[Supplied records — start]
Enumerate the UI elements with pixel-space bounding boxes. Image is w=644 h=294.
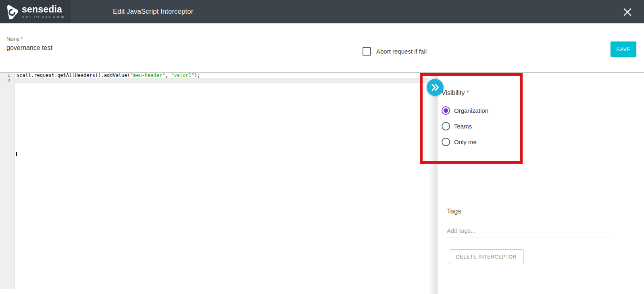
abort-request-row: Abort request if fail	[363, 47, 427, 56]
required-asterisk: *	[467, 89, 469, 96]
radio-button[interactable]	[442, 138, 450, 146]
code-text: ,	[165, 72, 171, 78]
sensedia-logo: sensedia API PLATFORM	[0, 0, 71, 23]
header-bar: sensedia API PLATFORM Edit JavaScript In…	[0, 0, 644, 23]
visibility-label: Visibility *	[442, 89, 469, 97]
line-number: 2	[0, 78, 10, 83]
editor-gutter: 1 2	[0, 73, 15, 289]
tags-input[interactable]	[447, 224, 613, 238]
sensedia-logo-icon	[4, 4, 19, 19]
name-field-group: Name *	[6, 36, 258, 55]
code-line-2-active[interactable]	[15, 78, 429, 83]
radio-button-selected[interactable]	[442, 106, 450, 115]
name-field-label: Name *	[6, 36, 258, 42]
delete-interceptor-button[interactable]: DELETE INTERCEPTOR	[449, 249, 524, 264]
abort-request-label: Abort request if fail	[376, 48, 427, 55]
radio-button[interactable]	[442, 122, 450, 130]
edit-javascript-interceptor-modal: sensedia API PLATFORM Edit JavaScript In…	[0, 0, 644, 294]
close-icon[interactable]	[621, 6, 634, 18]
abort-request-checkbox[interactable]	[363, 47, 371, 56]
double-chevron-right-icon	[430, 83, 440, 91]
name-input[interactable]	[6, 43, 258, 55]
code-text: );	[194, 72, 200, 78]
tags-label: Tags	[447, 207, 461, 215]
collapse-panel-button[interactable]	[427, 79, 444, 96]
radio-organization[interactable]: Organization	[442, 106, 488, 115]
radio-label: Only me	[454, 139, 477, 145]
required-asterisk: *	[21, 36, 23, 42]
code-editor[interactable]: 1 2 $call.request.getAllHeaders().addVal…	[0, 73, 429, 289]
radio-label: Organization	[454, 107, 488, 114]
code-string: "meu-header"	[130, 72, 165, 78]
text-cursor	[16, 152, 17, 156]
radio-only-me[interactable]: Only me	[442, 138, 477, 146]
code-line-1[interactable]: $call.request.getAllHeaders().addValue("…	[15, 73, 429, 78]
line-number: 1	[0, 73, 10, 78]
header-divider	[101, 4, 101, 19]
save-button[interactable]: SAVE	[611, 41, 636, 57]
panel-edge-shadow	[429, 73, 438, 294]
code-text: $call.request.getAllHeaders().addValue(	[17, 72, 130, 78]
code-string: "valor1"	[171, 72, 194, 78]
brand-name: sensedia	[22, 5, 65, 14]
radio-label: Teams	[454, 123, 472, 130]
brand-subtitle: API PLATFORM	[22, 15, 65, 19]
page-title: Edit JavaScript Interceptor	[113, 0, 193, 23]
radio-teams[interactable]: Teams	[442, 122, 472, 130]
[Supplied records — finish]
*What you are asked to do:* If the word "getAllHeaders" appears in a line above, copy that line.

*Output for this task:*
code-editor[interactable]: 1 2 $call.request.getAllHeaders().addVal…	[0, 73, 429, 289]
code-line-1[interactable]: $call.request.getAllHeaders().addValue("…	[15, 73, 429, 78]
code-text: $call.request.getAllHeaders().addValue(	[17, 72, 130, 78]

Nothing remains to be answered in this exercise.